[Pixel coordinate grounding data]
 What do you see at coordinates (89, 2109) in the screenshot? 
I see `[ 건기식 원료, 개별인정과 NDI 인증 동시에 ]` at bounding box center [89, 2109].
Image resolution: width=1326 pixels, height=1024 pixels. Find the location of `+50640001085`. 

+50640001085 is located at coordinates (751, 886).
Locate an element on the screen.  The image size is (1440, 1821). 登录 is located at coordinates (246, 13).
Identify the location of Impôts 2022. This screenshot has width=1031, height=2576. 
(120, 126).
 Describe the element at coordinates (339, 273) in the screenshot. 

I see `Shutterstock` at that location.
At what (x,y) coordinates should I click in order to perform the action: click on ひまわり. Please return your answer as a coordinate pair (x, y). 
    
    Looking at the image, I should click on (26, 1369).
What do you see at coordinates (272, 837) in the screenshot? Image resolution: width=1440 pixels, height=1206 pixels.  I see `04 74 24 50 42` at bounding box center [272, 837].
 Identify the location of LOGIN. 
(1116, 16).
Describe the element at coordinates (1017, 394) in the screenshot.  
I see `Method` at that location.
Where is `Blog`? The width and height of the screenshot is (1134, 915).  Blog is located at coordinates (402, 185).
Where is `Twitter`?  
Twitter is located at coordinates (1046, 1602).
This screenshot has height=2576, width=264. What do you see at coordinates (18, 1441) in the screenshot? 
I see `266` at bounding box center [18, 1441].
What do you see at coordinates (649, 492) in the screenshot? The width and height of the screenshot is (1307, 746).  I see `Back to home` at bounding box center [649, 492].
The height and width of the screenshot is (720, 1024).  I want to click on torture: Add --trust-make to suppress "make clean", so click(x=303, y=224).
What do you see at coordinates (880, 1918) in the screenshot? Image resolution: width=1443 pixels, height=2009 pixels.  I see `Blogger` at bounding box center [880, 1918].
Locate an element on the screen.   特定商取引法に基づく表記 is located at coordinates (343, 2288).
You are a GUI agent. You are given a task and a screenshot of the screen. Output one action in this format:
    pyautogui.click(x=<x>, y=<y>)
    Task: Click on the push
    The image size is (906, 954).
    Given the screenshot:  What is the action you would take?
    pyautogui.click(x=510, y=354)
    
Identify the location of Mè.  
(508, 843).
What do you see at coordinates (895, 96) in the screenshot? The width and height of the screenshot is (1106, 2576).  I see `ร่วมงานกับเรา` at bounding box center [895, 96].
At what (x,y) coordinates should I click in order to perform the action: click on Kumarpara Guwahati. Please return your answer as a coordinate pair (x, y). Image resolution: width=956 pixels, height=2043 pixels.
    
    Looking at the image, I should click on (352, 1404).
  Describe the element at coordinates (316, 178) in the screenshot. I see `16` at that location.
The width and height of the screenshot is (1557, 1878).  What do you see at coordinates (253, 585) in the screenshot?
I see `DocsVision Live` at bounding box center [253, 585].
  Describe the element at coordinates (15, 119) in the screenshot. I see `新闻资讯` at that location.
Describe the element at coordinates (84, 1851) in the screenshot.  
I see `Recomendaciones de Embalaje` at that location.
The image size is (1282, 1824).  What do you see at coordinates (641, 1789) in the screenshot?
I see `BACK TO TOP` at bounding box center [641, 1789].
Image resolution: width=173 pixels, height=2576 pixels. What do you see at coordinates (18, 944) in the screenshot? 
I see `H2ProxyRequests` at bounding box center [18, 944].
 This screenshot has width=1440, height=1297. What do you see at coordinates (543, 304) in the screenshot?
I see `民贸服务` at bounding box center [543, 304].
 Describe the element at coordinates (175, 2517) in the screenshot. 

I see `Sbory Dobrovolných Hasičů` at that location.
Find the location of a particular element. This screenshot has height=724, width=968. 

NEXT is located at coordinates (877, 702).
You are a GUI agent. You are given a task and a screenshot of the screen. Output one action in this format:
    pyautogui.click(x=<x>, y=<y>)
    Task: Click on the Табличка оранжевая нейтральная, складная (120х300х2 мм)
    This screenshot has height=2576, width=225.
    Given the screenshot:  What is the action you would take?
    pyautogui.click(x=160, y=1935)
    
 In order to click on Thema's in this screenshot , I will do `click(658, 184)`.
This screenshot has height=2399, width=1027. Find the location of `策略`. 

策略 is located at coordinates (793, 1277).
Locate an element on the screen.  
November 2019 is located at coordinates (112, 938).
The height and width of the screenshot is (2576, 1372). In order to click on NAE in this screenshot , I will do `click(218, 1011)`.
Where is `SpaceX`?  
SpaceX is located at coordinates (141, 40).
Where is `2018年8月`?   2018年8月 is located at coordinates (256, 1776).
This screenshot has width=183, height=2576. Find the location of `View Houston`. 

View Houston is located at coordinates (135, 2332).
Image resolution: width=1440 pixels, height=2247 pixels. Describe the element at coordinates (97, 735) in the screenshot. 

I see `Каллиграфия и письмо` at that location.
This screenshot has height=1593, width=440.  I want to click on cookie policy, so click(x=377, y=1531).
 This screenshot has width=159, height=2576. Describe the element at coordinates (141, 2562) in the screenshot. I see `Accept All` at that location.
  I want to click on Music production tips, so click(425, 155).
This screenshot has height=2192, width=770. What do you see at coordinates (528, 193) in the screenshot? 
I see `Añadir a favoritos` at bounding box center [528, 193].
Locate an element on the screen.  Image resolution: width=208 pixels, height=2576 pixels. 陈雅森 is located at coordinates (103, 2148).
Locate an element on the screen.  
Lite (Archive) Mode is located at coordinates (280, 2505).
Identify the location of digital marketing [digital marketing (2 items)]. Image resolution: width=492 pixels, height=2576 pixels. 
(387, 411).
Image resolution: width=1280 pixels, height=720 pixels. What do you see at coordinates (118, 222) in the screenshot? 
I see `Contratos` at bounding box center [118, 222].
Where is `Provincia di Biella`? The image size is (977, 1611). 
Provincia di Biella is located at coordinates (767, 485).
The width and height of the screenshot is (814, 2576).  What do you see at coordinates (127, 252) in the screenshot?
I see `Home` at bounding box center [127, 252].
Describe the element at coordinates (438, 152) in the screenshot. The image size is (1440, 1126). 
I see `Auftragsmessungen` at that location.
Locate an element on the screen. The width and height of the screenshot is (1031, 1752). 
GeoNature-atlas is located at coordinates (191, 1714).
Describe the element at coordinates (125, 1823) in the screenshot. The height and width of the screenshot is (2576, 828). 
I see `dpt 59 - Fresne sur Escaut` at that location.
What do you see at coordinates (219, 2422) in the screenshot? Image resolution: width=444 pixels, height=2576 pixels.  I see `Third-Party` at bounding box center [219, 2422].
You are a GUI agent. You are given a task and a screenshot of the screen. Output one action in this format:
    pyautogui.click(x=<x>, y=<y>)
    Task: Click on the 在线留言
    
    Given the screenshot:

WHAT THE EXERCISE ASKS | Copy task for the entries above: every line with the string "will".

EXERCISE ANSWER |
 In order to click on Thema's in this screenshot , I will do `click(658, 184)`.
The height and width of the screenshot is (2576, 1372). In order to click on NAE in this screenshot , I will do `click(218, 1011)`.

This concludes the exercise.